• TASK
Reproduce the listing that follows in full. Omit its images.

• MATERIAL PROVIDED
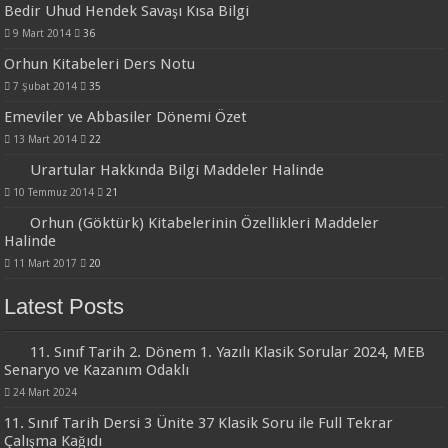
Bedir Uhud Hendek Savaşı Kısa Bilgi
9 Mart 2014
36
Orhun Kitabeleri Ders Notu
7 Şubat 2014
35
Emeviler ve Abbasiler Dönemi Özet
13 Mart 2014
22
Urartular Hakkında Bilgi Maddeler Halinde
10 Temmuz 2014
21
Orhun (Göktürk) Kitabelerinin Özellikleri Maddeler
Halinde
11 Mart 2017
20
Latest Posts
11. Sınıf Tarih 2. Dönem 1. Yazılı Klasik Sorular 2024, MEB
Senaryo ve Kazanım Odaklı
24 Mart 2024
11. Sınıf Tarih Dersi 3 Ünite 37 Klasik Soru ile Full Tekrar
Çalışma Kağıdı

• EXERCISE OUTPUT
Bedir Uhud Hendek Savaşı Kısa Bilgi
9 Mart 2014
36
Orhun Kitabeleri Ders Notu
7 Şubat 2014
35
Emeviler ve Abbasiler Dönemi Özet
13 Mart 2014
22
Urartular Hakkında Bilgi Maddeler Halinde
10 Temmuz 2014
21
Orhun (Göktürk) Kitabelerinin Özellikleri Maddeler
Halinde
11 Mart 2017
20
Latest Posts
11. Sınıf Tarih 2. Dönem 1. Yazılı Klasik Sorular 2024, MEB
Senaryo ve Kazanım Odaklı
24 Mart 2024
11. Sınıf Tarih Dersi 3 Ünite 37 Klasik Soru ile Full Tekrar
Çalışma Kağıdı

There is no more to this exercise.